Cechą propagandy opozycji jest chamstwo i prymityw. Tym się różni etyczny standard protestów KOD od dawnych demonstracji, do których tradycji rzekomo się odwołuje. Nasze dawne działania, tak jak sięgam pamięcią, były ruchem oporu przeciwko komunistycznej opresji, ale nigdy nie były adresowane do żadnych niskich pobudek ani instynktów. Różnie można by o tym mówić, szukać rozmaitych interpretacji, ale jedno jest pewne - chodzi o istotę rzeczy. Wtedy walczyliśmy przeciwko wszystkiemu co złe, byliśmy po stronie wszystkiego co dobre. Po naszej stronie były wartości najwyższe, najlepsza tradycja wysokiej polskiej kultury, można zaryzykować twierdzenie - najwyższy poziom artystyczny języka naszej komunikacji. Byliśmy po jasnej stronie.
Bóg, Honor i Ojczyzna.
Protest KOD nie jest kopią, ani nawet niezdarną kalką historycznego ruchu antykomunistycznej opozycji - jest jej przeciwieństwem. Tak jest, ponieważ Oni, a dzisiaj ich nastepcy - pozostali po tej samej stronie, po której byli wtedy. Oni nas tylko udają.

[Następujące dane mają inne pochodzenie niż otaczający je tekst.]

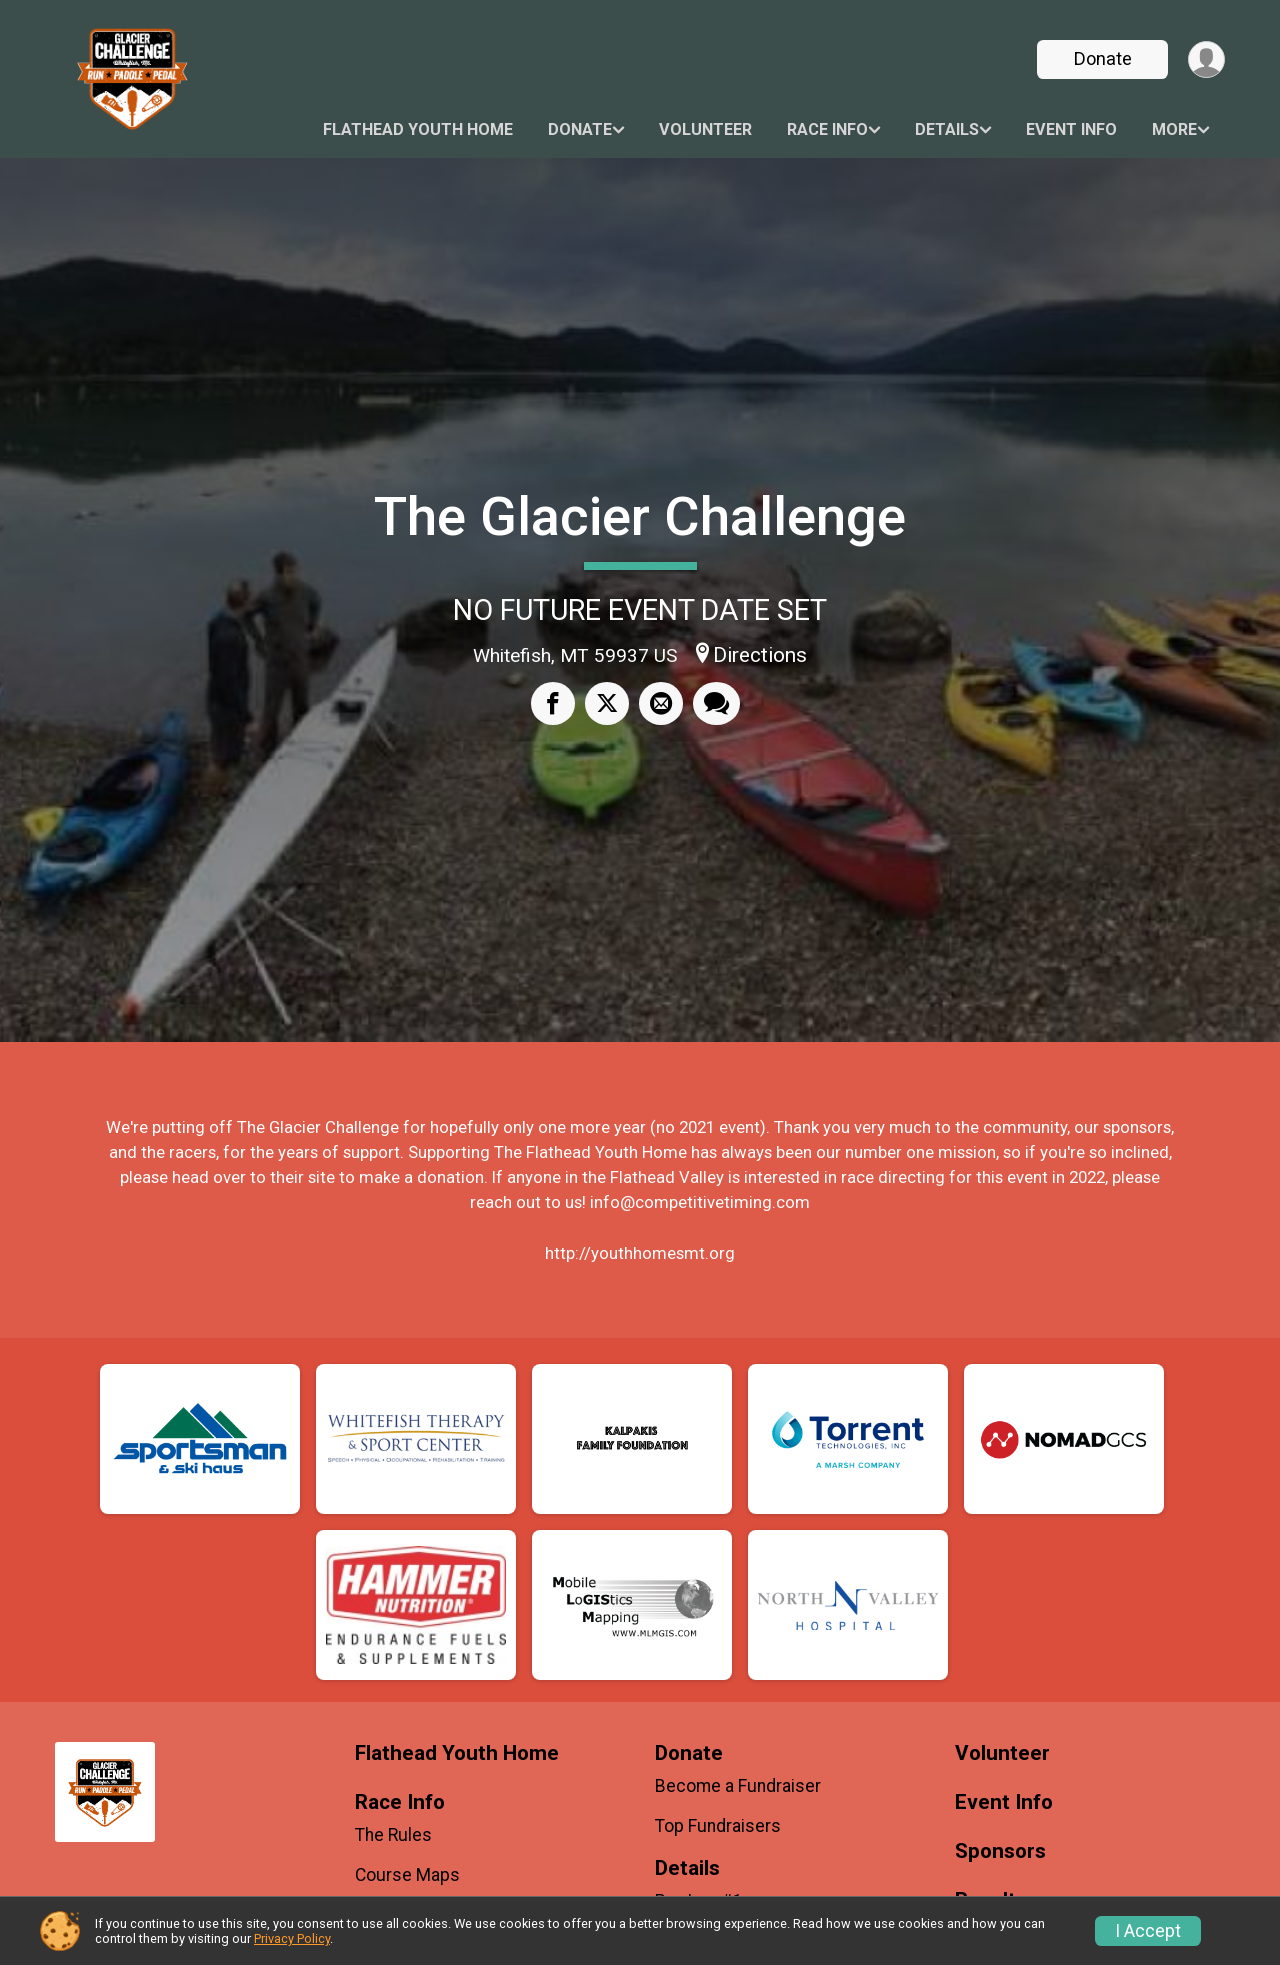  What do you see at coordinates (1174, 129) in the screenshot?
I see `More` at bounding box center [1174, 129].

Teraz jest to tylko prymitywne naśladownictwo tego, co kiedyś robiliśmy. Wtedy i dzisiaj oni swoją propagandę adresowali do najniższych instynktów, posługując się prymitywną komunikacją i językiem skojarzeń na poziomie układu wydalniczego. Pisior. Nie ma sensu szukanie przykładów ani dokumentacji. To jest po prostu obrzydliwe intelektualnie. Najważniejszym poziomem tworzącej się wspólnoty chamstwa jest nienawiść i pogarda do politycznego wroga, budowana na wyimaginowanej osnowie kłamstwa. Kiedyś mówili o nas - zapluty karzeł reakcji. Ten sam poziom.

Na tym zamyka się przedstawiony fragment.